Ícone do site Confraria Floydstock

Beth Hart: ""The Crunge" é a canção mais difícil do Led Zeppelin"

Beth Hart é conhecida como uma cantora versátil. Então não foi difícil imaginá-la fazendo jus a um álbum inteiro de músicas do Led Zeppelin. Ainda assim, ela admite que há uma música deles que a colocou no espremedor.

Beth Hart lança o álbum “A Tribute to Led Zeppelin”; ouça.

Por que Beth Hart não trabalhou com Jimmy Page e sim com Jeff Beck?.

A cantora de blues-rock de Los Angeles aborda nove clássicos das lendas britânicas do hard rock em “A Tribute to Led Zeppelin“, incluindo clássicos consagrados como “Kashmir“, “Stairway to Heaven” e “The Rain Song“.

Mas, como ela compartilha com a UCR, foi “The Crunge” de “Houses of the Holy” de 1973 que achatou sua confiança no início. “Esses caras estavam tomando algum tipo de ácido que acho que ninguém mais na vida encontrou”, ela ri.

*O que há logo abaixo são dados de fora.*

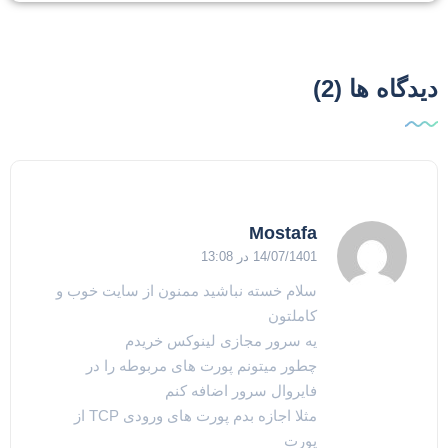
یدگاه ها (2)
Mostafa
14/07/1401 در 13:08
سلام خسته نباشید ممنون از سایت خوب و
کاملتون
یه سرور مجازی لینوکس خریدم
چطور میتونم پورت های مربوطه را در
فایروال سرور اضافه کنم
مثلا اجازه بدم پورت های ورودی TCP از
پورت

Hart acabou de encerrar a primeira parte da turnê de divulgação do álbum e voltará à estrada para mais shows a partir de 11 de abril. Ela conversou com a UCR sobre a turnê, o disco e o Led Zeppelin.

Qual foi a coisa mais desafiadora em cantar músicas do Led Zeppelin?

Tudo era desafiador. Tudo era assustador. Recusei o projeto três vezes. Eu disse: “Não há absolutamente nenhuma maneira de eu fazer essa coisa maldita”. Mas então eu cometi o erro de minha mãe ficar aqui por seis meses. Meu Deus, que má ideia foi essa. Então isso me deixou em pânico total. Então eu [disse] ao meu psiquiatra que se eu não o demitisse, eu teria me matado. Então eu finalmente o demiti depois de 14 anos e voltei para o meu treinador de trauma. Parei com os antipsicóticos e estou assistindo notícias demais. Estou lendo todos os estudiosos, os diferentes caras de Harvard e Oxford, apenas pessoas diferentes que são estudiosos de toda a história americana, todos os presidentes e todas essas coisas. Então eu estava aprendendo coisas sobre as quais eu nunca soube nada, nem me importei.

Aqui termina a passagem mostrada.